Vietnam cannot afford to be left behind in the green revolution, but at the same time, the glut of solar projects and the mismatch between policy and financial commitments for LNG are forcing domestic producers to seek new generation technologies. With limited options, investors are now promising the development and expansion of hydrogen as part of 30-year LNG deals as a complementary technology to make gas bankable in the long term and more attractive to climate-conscious investors.
Last spring, the Vietnamese company TGS Green Hydrogen Announced its intention to build the country’s first green hydrogen plant in the southern province of Ben Tre. The first phase of the $840 million deal is underway building with a completion date set for 2024. Early innovators like TGS believe that hydrogen could be used to meet some of these domestic challenges and open up an export market to neighboring countries.
But generating power from hydrogen is riskier than its most optimistic supporters would like to admit. Today, it consumes more energy to produce than it generates. Hydrogen is an energy carrier, which means that its raw form must be converted to secondary energy by splitting the hydrogen and oxygen molecules in water in a process called electrolysis. But under current conditions, large-scale expansion of hydrogen is inefficient, expensive, and not globally coordinated, making it an unviable short-term solution to Vietnam’s overproduction problems.
We need Vietnam to continue to set the tone for decarbonization in the region, but its well-intentioned energy transition roadmap fails to take into account the long-term ramifications of its strategy. An over-commitment to renewable energy and a rejection of low-carbon fossil fuels like LNG could threaten its progress. Gas infrastructure is expensive and durable. Countries that invest in this infrastructure will be dependent on LNG for much longer than the government plan intended. Vietnam has a long and chaotic road ahead in terms of its energy transition. The cost of switching will need to include low-carbon fossil fuels like LNG, and this should not be seen as a negative in developing countries like Vietnam.

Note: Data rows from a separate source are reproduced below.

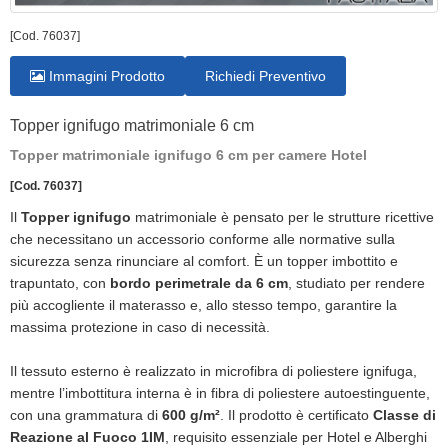
[Cod. 76037]
Immagini Prodotto
Richiedi Preventivo
Topper ignifugo matrimoniale 6 cm
Topper matrimoniale ignifugo 6 cm per camere Hotel
[Cod. 76037]
Il
Topper ignifugo
matrimoniale è pensato per le strutture ricettive
che necessitano un accessorio conforme alle normative sulla
sicurezza senza rinunciare al comfort. È un topper imbottito e
trapuntato, con
bordo perimetrale da 6 cm
, studiato per rendere
più accogliente il materasso e, allo stesso tempo, garantire la
massima protezione in caso di necessità.
Il tessuto esterno è realizzato in microfibra di poliestere ignifuga,
mentre l’imbottitura interna è in fibra di poliestere autoestinguente,
con una grammatura di
600 g/m²
. Il prodotto è certificato
Classe di
Reazione al Fuoco 1IM
, requisito essenziale per Hotel e Alberghi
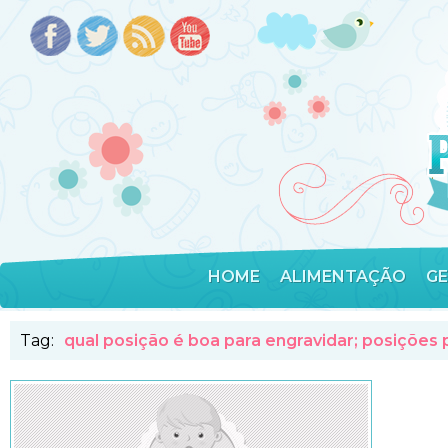
HOME
ALIMENTAÇÃO
G
Tag:
qual posição é boa para engravidar; posições 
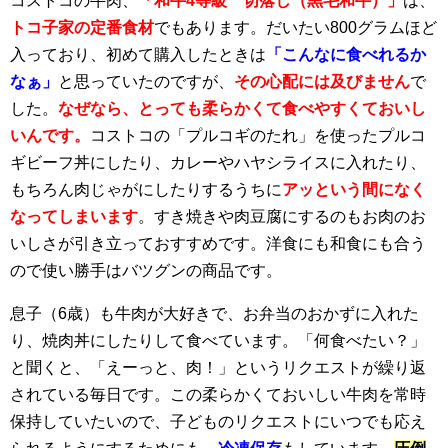
コストコの牛肉、
「和牛4等級 切落し（黒毛和牛）」
は、
トコ子家の定番食材
でもあります。だいたい800グラムほど
入っており、初めて購入したときは
「こんなに食べれるか
なぁ」
と思っていたのですが、
その心配には及びません
で
した。
なぜなら、とっても柔らかくて食べやすくておいし
いんです。
コストコの「プルコギのたれ」を使ったプルコ
ギビーフ丼にしたり、カレーやハヤシライスに入れたり、
もちろん肉じゃがにしたりするうちに
アッという間になく
なってしまいます
。すき焼きや肉豆腐にするのもお肉のお
いしさが引き立っておすすめです。洋食にも和食にも合う
ので使い勝手はバツグンの商品です。
息子（6歳）も牛肉が大好きで、お弁当のおかずに入れた
り、焼肉丼にしたりして食べています。「何食べたい？」
と聞くと、「えーっと、肉！」というリクエストが繰り返
されている毎日です。この柔らかくておいしい牛肉を常時
保持していたいので、子どものリクエストにいつでも応え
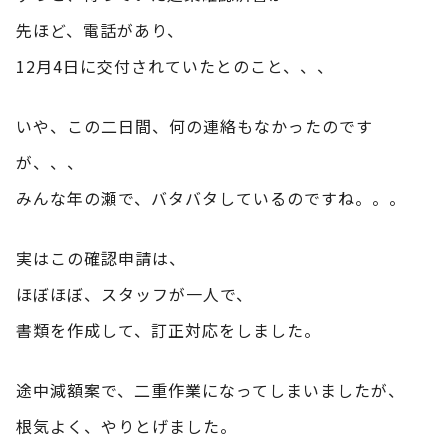
先ほど、電話があり、
12月4日に交付されていたとのこと、、、
いや、この二日間、何の連絡もなかったのです
が、、、
みんな年の瀬で、バタバタしているのですね。。。
実はこの確認申請は、
ほぼほぼ、スタッフが一人で、
書類を作成して、訂正対応をしました。
途中減額案で、二重作業になってしまいましたが、
根気よく、やりとげました。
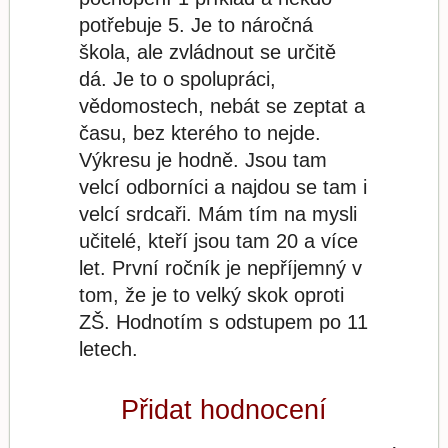
potřebuje 5. Je to náročná
škola, ale zvládnout se určitě
dá. Je to o spolupráci,
vědomostech, nebát se zeptat a
času, bez kterého to nejde.
Výkresu je hodně. Jsou tam
velcí odborníci a najdou se tam i
velcí srdcaři. Mám tím na mysli
učitelé, kteří jsou tam 20 a více
let. První ročník je nepříjemný v
tom, že je to velký skok oproti
ZŠ. Hodnotím s odstupem po 11
letech.
Přidat hodnocení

Investors in Vietnam’s energy sector need to take off their rose-colored glasses and understand the harsh realities of their short- and long-term energy future. Innovation in the sector has become difficult to track and even more difficult to predict. Vietnam would be better prepared to address political challenges and infrastructure inadequacies before recklessly spending on renewables and being held hostage to risky new technologies like hydrogen. Vietnam will remain a leader in clean energy in Southeast Asia, but it must first build a strong foundation by addressing existing vulnerabilities before forging ahead with misguided new ventures.